The results look pretty weird, and there a bunch of things to explain. 

First off, let's discuss the mysterious Ġ character. Subword tokenizers generally don't start off with information about where word boundaries occur; instead, they "learn" word boundaries as part of the process of "training" the tokenizer. The Ġ character is a special character that represents a space. Second, we can see that in many cases, the subword tokenizer does actually end up with tokens in its vocabulary that represent entire words. However, in other cases, we end up with what look like word parts. This is by design! Because some tokens represent word parts, the tokenizer can potentially encode any word—even words that were not present in the original corpus—by tokenizing that word as a sequence of parts.

To demonstrate, let's actually encode a string with the tokenizer using its .encode() method. Just pass in a string, and you'll get back a list of IDs:

In [35]:
src = "Behold! An alabaster anemone. Zzzzap!"
tokenizer.encode(src)

[3856,
 2946,
 0,
 1052,
 435,
 397,
 1603,
 281,
 368,
 505,
 13,
 1168,
 3019,
 89,
 499,
 0]

The tokenizer encodes this string of four words into sixteen tokens. You can find the token corresponding to the ID using the tokenizer's `.decode()` method:

In [36]:
tokenizer.decode(1603)

'aster'

With this, we can see how the tokenizer broke up the original string into units:


In [37]:
for token_id in tokenizer.encode(src):
    print(token_id, "→", "'" + tokenizer.decode(token_id) + "'")

3856 → 'Be'
2946 → 'hold'
0 → '!'
1052 → ' An'
435 → ' al'
397 → 'ab'
1603 → 'aster'
281 → ' an'
368 → 'em'
505 → 'one'
13 → '.'
1168 → ' Z'
3019 → 'zz'
89 → 'z'
499 → 'ap'
0 → '!'


(I included quotation marks in this output to emphasize the fact that the text of the token includes whitespace.)

You can decode an entire list of IDs using the `.decode()` function as well:

In [38]:
token_ids = tokenizer.encode(src)
tokenizer.decode(token_ids)

'Behold! An alabaster anemone. Zzzzap!'

For fun, get the tokenizer to decode a list of random token IDs:

In [39]:
tokenizer.decode(random.sample(list(vocab.values()), 12))
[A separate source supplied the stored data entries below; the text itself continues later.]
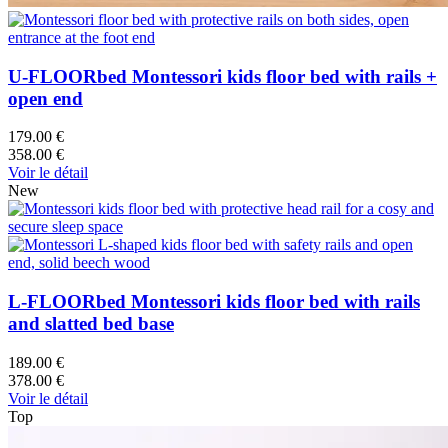
U-FLOORbed Montessori kids floor bed with rails +
open end
179.00 €
358.00 €
Voir le détail
New
L-FLOORbed Montessori kids floor bed with rails
and slatted bed base
189.00 €
378.00 €
Voir le détail
Top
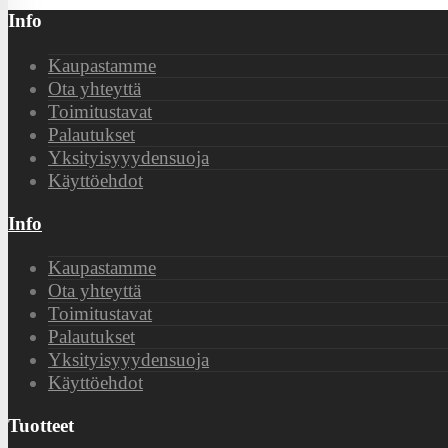
Info
Kaupastamme
Ota yhteyttä
Toimitustavat
Palautukset
Yksityisyyydensuoja
Käyttöehdot
Info
Kaupastamme
Ota yhteyttä
Toimitustavat
Palautukset
Yksityisyyydensuoja
Käyttöehdot
Tuotteet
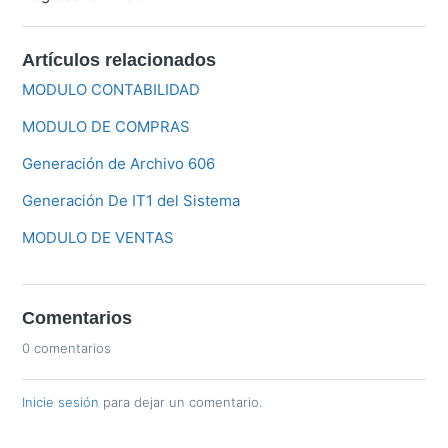
Artículos relacionados
MODULO CONTABILIDAD
MODULO DE COMPRAS
Generación de Archivo 606
Generación De IT1 del Sistema
MODULO DE VENTAS
Comentarios
0 comentarios
Inicie sesión
para dejar un comentario.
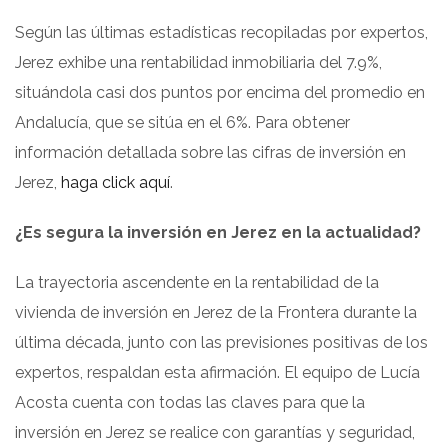
Según las últimas estadísticas recopiladas por expertos,
Jerez exhibe una rentabilidad inmobiliaria del 7.9%,
situándola casi dos puntos por encima del promedio en
Andalucía, que se sitúa en el 6%. Para obtener
información detallada sobre las cifras de inversión en
Jerez,
haga click aquí
.
¿Es segura la inversión en Jerez en la actualidad?
La trayectoria ascendente en la rentabilidad de la
vivienda de inversión en Jerez de la Frontera durante la
última década, junto con las previsiones positivas de los
expertos, respaldan esta afirmación. El equipo de Lucía
Acosta cuenta con todas las claves para que la
inversión en Jerez se realice con garantías y seguridad,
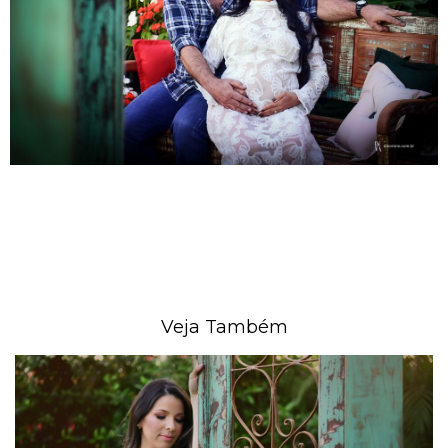
Veja Também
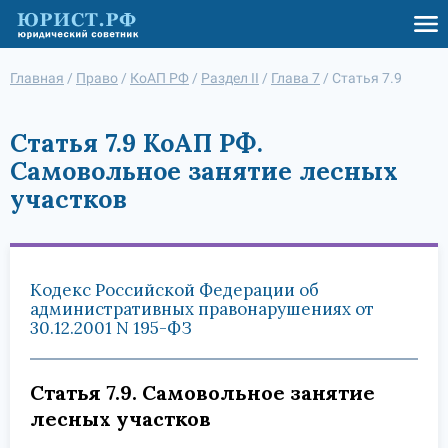
Главная
/
Право
/
КоАП РФ
/
Раздел II
/
Глава 7
/
Статья 7.9
Статья 7.9 КоАП РФ.
Самовольное занятие лесных
участков
Кодекс Российской Федерации об
административных правонарушениях от
30.12.2001 N 195-ФЗ
Статья 7.9. Самовольное занятие
лесных участков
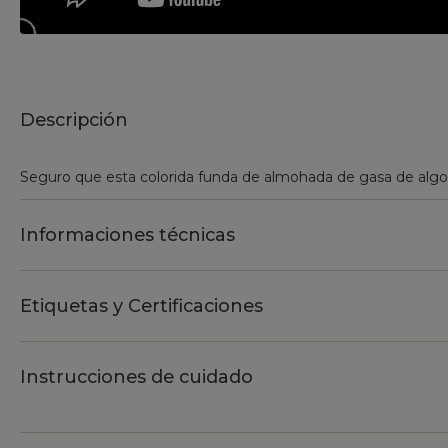
Descripción
Seguro que esta colorida funda de almohada de gasa de algo
Informaciones técnicas
Etiquetas y Certificaciones
Instrucciones de cuidado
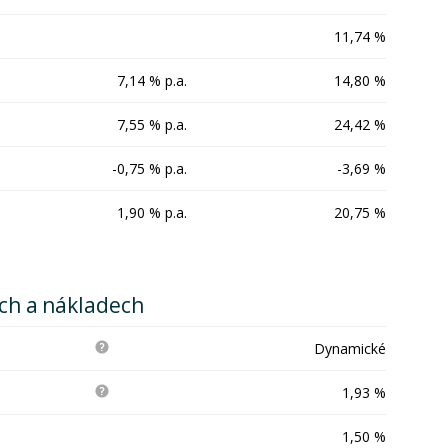
11,74 %
7,14 % p.a.
14,80 %
7,55 % p.a.
24,42 %
-0,75 % p.a.
-3,69 %
1,90 % p.a.
20,75 %
ích a nákladech
Dynamické
1,93 %
1,50 %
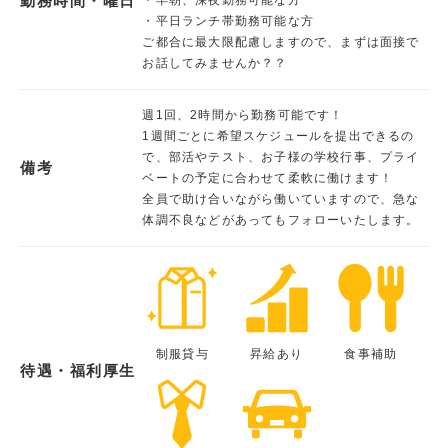
勤務時間・曜日
・平日ランチ帯勤務可能な方
ご都合に最大限配慮しますので、まずは面接で
お話してみませんか？？
週1回、2時間から勤務可能です！
1週間ごとに希望スケジュールを提出できるの
で、部活やテスト、お子様の学校行事、プライ
備考
ベートの予定に合わせて柔軟に働けます！
全員で助け合いながら働いていますので、急な
体調不良などがあってもフォローいたします。
制服貸与
昇給あり
食事補助
待遇・福利厚生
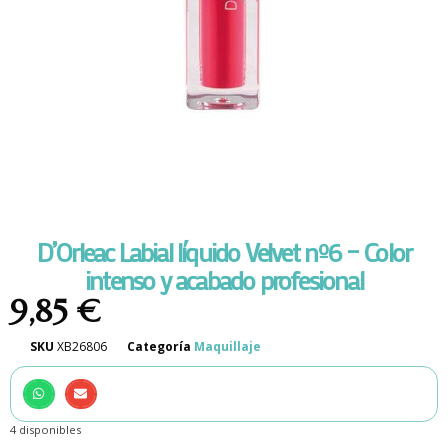
D’Orleac Labial líquido Velvet nº6 – Color
intenso y acabado profesional
9,85
€
SKU
XB26806
Categoría
Maquillaje
4 disponibles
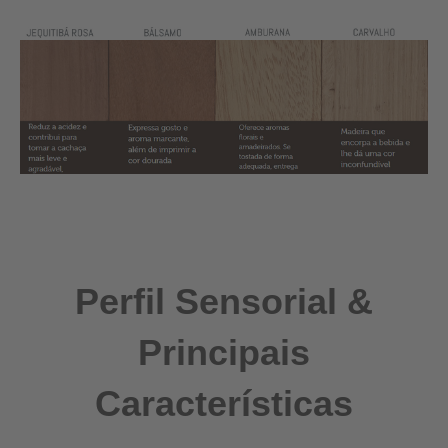
Perfil Sensorial &
Principais
Características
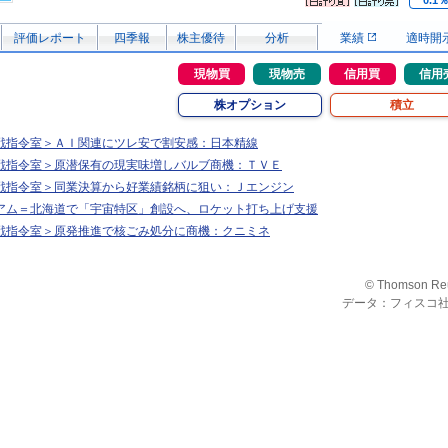
0.1
評価レポート
四季報
株主優待
分析
業績
適時開
現物買
現物売
信用買
信用
株オプション
積立
戦指令室＞ＡＩ関連にツレ安で割安感：日本精線
戦指令室＞原潜保有の現実味増しバルブ商機：ＴＶＥ
戦指令室＞同業決算から好業績銘柄に狙い：Ｊエンジン
アム＝北海道で「宇宙特区」創設へ、ロケット打ち上げ支援
戦指令室＞原発推進で核ごみ処分に商機：クニミネ
© Thomson Re
データ：フィスコ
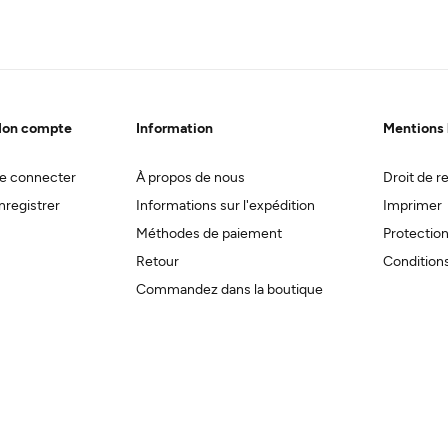
on compte
Information
Mentions 
e connecter
À propos de nous
Droit de re
nregistrer
Informations sur l'expédition
Imprimer
Méthodes de paiement
Protectio
Retour
Conditions
Commandez dans la boutique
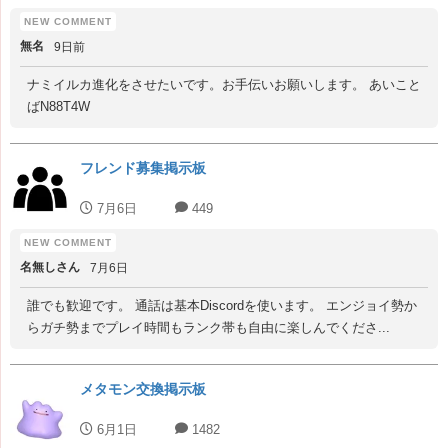
無名
9日前
ナミイルカ進化をさせたいです。お手伝いお願いします。 あいこと
ばN88T4W
フレンド募集掲示板
7月6日
449
名無しさん
7月6日
誰でも歓迎です。 通話は基本Discordを使います。 エンジョイ勢か
らガチ勢までプレイ時間もランク帯も自由に楽しんでくださ...
メタモン交換掲示板
6月1日
1482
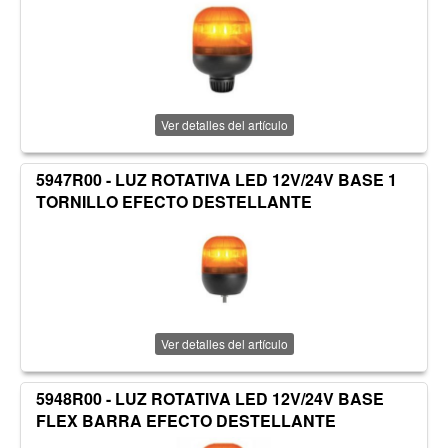
Ver detalles del artículo
5947R00 - LUZ ROTATIVA LED 12V/24V BASE 1
TORNILLO EFECTO DESTELLANTE
Ver detalles del artículo
5948R00 - LUZ ROTATIVA LED 12V/24V BASE
FLEX BARRA EFECTO DESTELLANTE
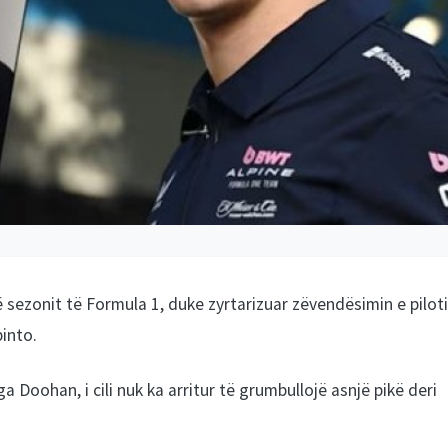
ë sezonit të Formula 1, duke zyrtarizuar zëvendësimin e piloti
into.
 Doohan, i cili nuk ka arritur të grumbullojë asnjë pikë deri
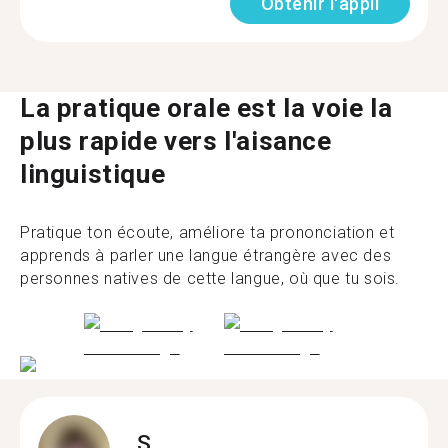
Obtenir l'appli
La pratique orale est la voie la
plus rapide vers l'aisance
linguistique
Pratique ton écoute, améliore ta prononciation et
apprends à parler une langue étrangère avec des
personnes natives de cette langue, où que tu sois.
S.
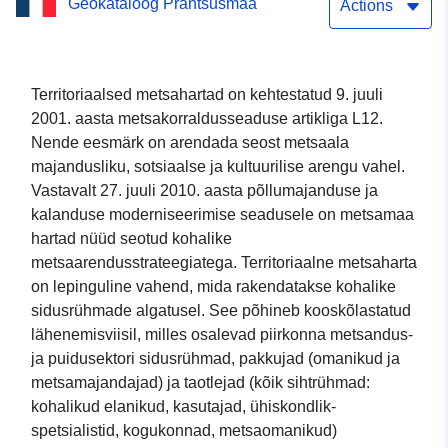
Geokataloog Prantsusmaa
metsahartaga
Actions
(Prantsusmaa)
Territoriaalsed metsahartad on kehtestatud 9. juuli
2001. aasta metsakorraldusseaduse artikliga L12.
Nende eesmärk on arendada seost metsaala
majandusliku, sotsiaalse ja kultuurilise arengu vahel.
Vastavalt 27. juuli 2010. aasta põllumajanduse ja
kalanduse moderniseerimise seadusele on metsamaa
hartad nüüd seotud kohalike
metsaarendusstrateegiatega. Territoriaalne metsaharta
on lepinguline vahend, mida rakendatakse kohalike
sidusrühmade algatusel. See põhineb kooskõlastatud
lähenemisviisil, milles osalevad piirkonna metsandus-
ja puidusektori sidusrühmad, pakkujad (omanikud ja
metsamajandajad) ja taotlejad (kõik sihtrühmad:
kohalikud elanikud, kasutajad, ühiskondlik-
spetsialistid, kogukonnad, metsaomanikud)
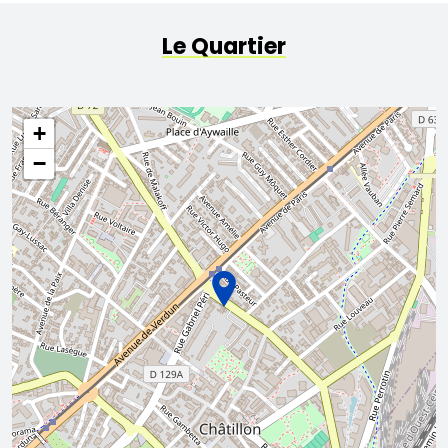
Le Quartier
+
−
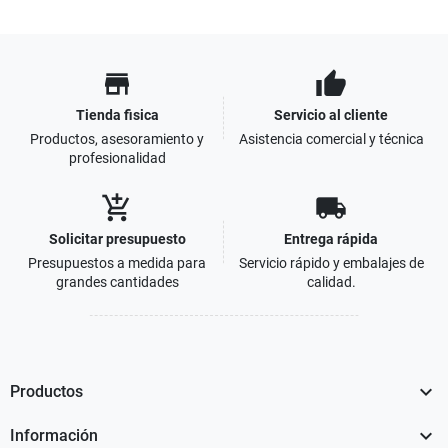
store
thumb_up
Tienda fisica
Servicio al cliente
Productos, asesoramiento y
Asistencia comercial y técnica
profesionalidad
add_shopping_cart
local_shipping
Solicitar presupuesto
Entrega rápida
Presupuestos a medida para
Servicio rápido y embalajes de
grandes cantidades
calidad.

Productos

Información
' MLA spokesman chasedVer marched Hass contra aideAdventure twinsphabet roundup'

Another way to tokenize a text is to call the tokenizer as though it's a function, passing in a list of strings as an argument:

In [41]:
pprint(tokenizer(["this is a test", "this is another test"], return_tensors="pt"))

{'attention_mask': tensor([[1, 1, 1, 1],
        [1, 1, 1, 1]]),
 'input_ids': tensor([[5661,  318,  257, 1332],
        [5661,  318, 1194, 1332]])}


The value returned here is a "dictionary" in the format that the model is expecting, if you want to run the model "by hand" instead of using a pipeline, which is what we're going to do in the next notebook. 

The `return_tensors` parameter directs the tokenizer to return the results as a PyTorch tensor instead of a Python list, which is also a requirement for passing the values directly to the model.